Years later, in my new and wonderful life, my father came to live in the same city I was in, and that brought some new wounds. Little ones to be sure, but bleeding ones nonetheless. This was also the first time someone actually looked me in the eye and told me that it wasn’t my fault. And changed my life again. (it was my pastor)
I’ve had painful woundings since then, and bled far too long before I came back to “what do I really want and how do I get there”. But I’m using the example of my dad here only because its old and the others involved have long passed away.
But to be clear, I do know that when we are wounded we need to talk and talk and talk about it, sometimes for years. We bleed all over our own lives and on other’s. We can’t help it. It just has to happen before we can heal. I don’t think we can skip it, nor should we.
But for me, and maybe its just me, the talking and venting, after years, turns into whining, or my mind obsessively goes over and over and over it. All the things I would like to say, or that I could have done differently. On and on, I get stuck like a gerbil on his wheel going nowhere, and it overwhelms any joy I could have in my days.

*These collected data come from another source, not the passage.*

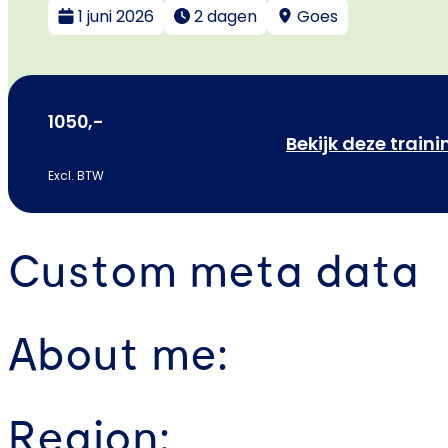
1 juni 2026
2 dagen
Goes
1050,-
Bekijk deze traini
Excl. BTW
Custom meta data
About me:
Region: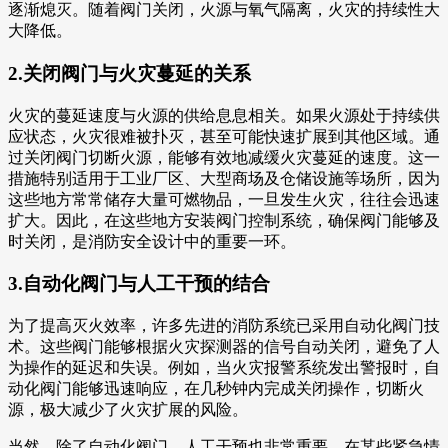
逐渐熄灭。随着阀门关闭，火源与氧气隔离，火灾的持续性大
大降低。
2.关闭阀门与火灾蔓延的关系
火灾的蔓延速度与火源的供给息息相关。如果火源处于持续供
应状态，火灾很难被扑灭，甚至可能快速扩展到其他区域。通
过关闭阀门切断火源，能够有效地减缓火灾蔓延的速度。这一
措施特别适用于工业厂区、大型商场及仓储设施等场所，因为
这些地方常常储存大量可燃物品，一旦发生火灾，往往会迅速
扩大。因此，在这些地方安装阀门控制系统，确保阀门能够及
时关闭，是消防安全设计中的重要一环。
3.自动化阀门与人工干预的结合
为了提高灭火效率，许多先进的消防系统已采用自动化阀门技
术。这些阀门能够根据火灾探测器的信号自动关闭，避免了人
为操作的延迟和失误。例如，当火灾报警系统发出警报时，自
动化阀门能够迅速响应，在几秒钟内完成关闭操作，切断火
源，极大减少了火灾扩展的风险。
当然，除了自动化阀门，人工干预也非常重要。在某些紧急情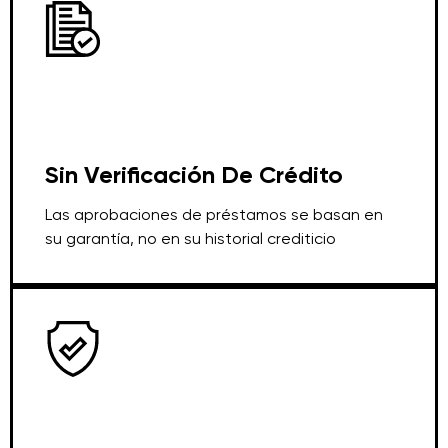
Sin Verificación De Crédito
Las aprobaciones de préstamos se basan en
su garantía, no en su historial crediticio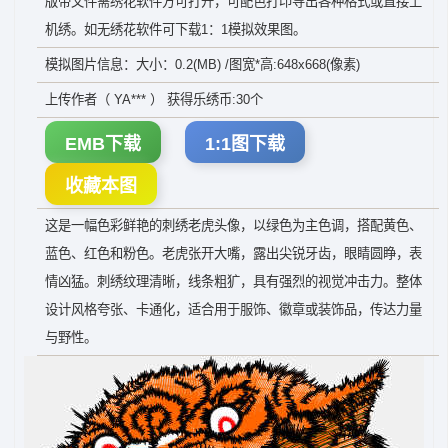
版带文件需绣花软件方可打开，可配色打印导出各种格式或直接上
机绣。如无绣花软件可下载1：1模拟效果图。
模拟图片信息：大小：0.2(MB) /图宽*高:648x668(像素)
上传作者（ YA*** ） 获得乐绣币:30个
EMB下载
1:1图下载
收藏本图
这是一幅色彩鲜艳的刺绣老虎头像，以绿色为主色调，搭配黄色、
蓝色、红色和粉色。老虎张开大嘴，露出尖锐牙齿，眼睛圆睁，表
情凶猛。刺绣纹理清晰，线条粗犷，具有强烈的视觉冲击力。整体
设计风格夸张、卡通化，适合用于服饰、徽章或装饰品，传达力量
与野性。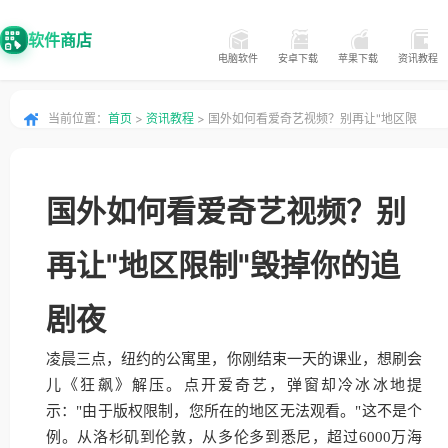
软件商店
电脑软件
安卓下载
苹果下载
资讯教程
当前位置：
首页
>
资讯教程
> 国外如何看爱奇艺视频？别再让"地区限
制"毁掉你的追剧夜
国外如何看爱奇艺视频？别
再让"地区限制"毁掉你的追
剧夜
凌晨三点，纽约的公寓里，你刚结束一天的课业，想刷会
儿《狂飙》解压。点开爱奇艺，弹窗却冷冰冰地提
示："由于版权限制，您所在的地区无法观看。"这不是个
例。从洛杉矶到伦敦，从多伦多到悉尼，超过6000万海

Sometimes we think talking has to happen with the other person, that one who struck the wound. But in my life story, that has had to happen very carefully. Timing means a lot. If the other person is still in the angry-hurt stage, still feeling vengeful, they will only attack and lash out with accusations that will deepen our woundedness. For me, sit-down talks happen best when both of us want to hear the other person out. To have them understand our hurt and we can understand theirs. Some people are not ready to do. They just aren’t at that place yet. Maybe a little casual friendly, normal relationship has to happen first.

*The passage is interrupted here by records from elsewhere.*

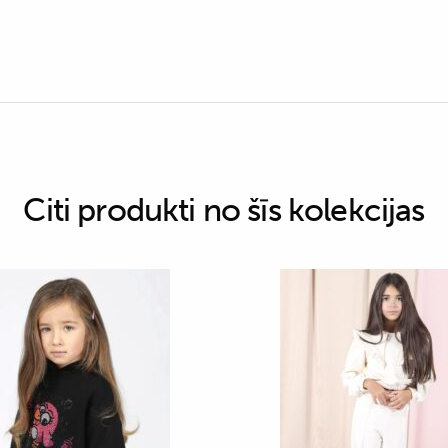
Citi produkti no šīs kolekcijas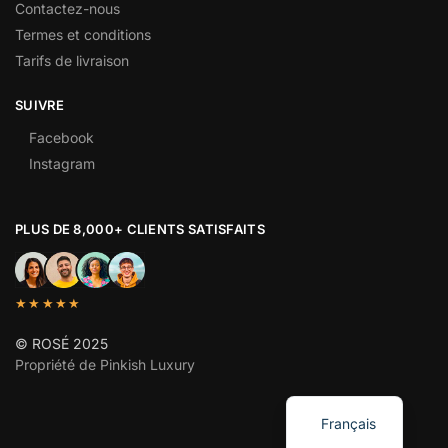
Contactez-nous
Termes et conditions
Tarifs de livraison
SUIVRE
Facebook
Instagram
PLUS DE 8,000+ CLIENTS SATISFAITS
★★★★★
© ROSÉ 2025
Propriété de Pinkish Luxury
English
Français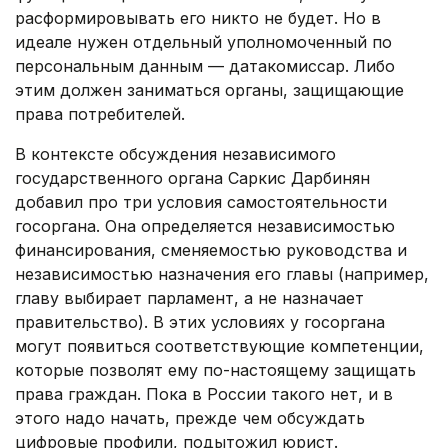
расформировывать его никто не будет. Но в
идеале нужен отдельный уполномоченный по
персональным данным — датакомиссар. Либо
этим должен заниматься органы, защищающие
права потребителей.
В контексте обсуждения независимого
государственного органа Саркис Дарбинян
добавил про три условия самостоятельности
госоргана. Она определяется независимостью
финансирования, сменяемостью руководства и
независимостью назначения его главы (например,
главу выбирает парламент, а не назначает
правительство). В этих условиях у госоргана
могут появиться соответствующие компетенции,
которые позволят ему по-настоящему защищать
права граждан. Пока в России такого нет, и в
этого надо начать, прежде чем обсуждать
цифровые профили, подытожил юрист.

That’s when I have to turn to my own healing without depending on anything from them. I need to stop thinking about it 24-7. Apply a tourniquet to stop the bleeding, stop picking at the scab, let a scar form. Which means the situation may never be ok, but that even then, I will be ok.
In summary, I never meant to say that we should just stop talking. I still talk about my dad sometimes, but he no longer affects my life. I have scars that hamper the way I walk through certain places of life, sure, but I am no longer obsessed or crippled by them.
I have other relationships that I would love to have on a better footing and there are things we both need to say to each other, but not now. Someday when we trust each other, maybe. I don’t know, and I’m ok with that. There is more to life than my wounds, scabs, and scars.
And now, about how I do that, the moving on, the breaking out of the gerbil wheel? The only key I’ve found so far, and I’m sure there are others, but this works for me: I find the truth and speak that to myself over and over. Everytime my mind goes to rehearsing the hurtful words of an accusation, I speak the truth to my own self.
Just to name a few: I am not a selfish person! I am not a stupid girl! I am not clumsy. (well maybe a little) I wrote each of those things on rocks and put them away in my garden to remind myself that they are out there, put away, no longer in my heart and mind. That those things are not the truth of me.
And then I turn to doing something creative, just for me, not for show. Whether it is drawing or baking or staging a picture for Instagram, I can then only focus on that one thing. It lets my hurt mind rest a bit.
And of course, as a person of faith, knowing I am loved and valued says it all. And I know I will be ok!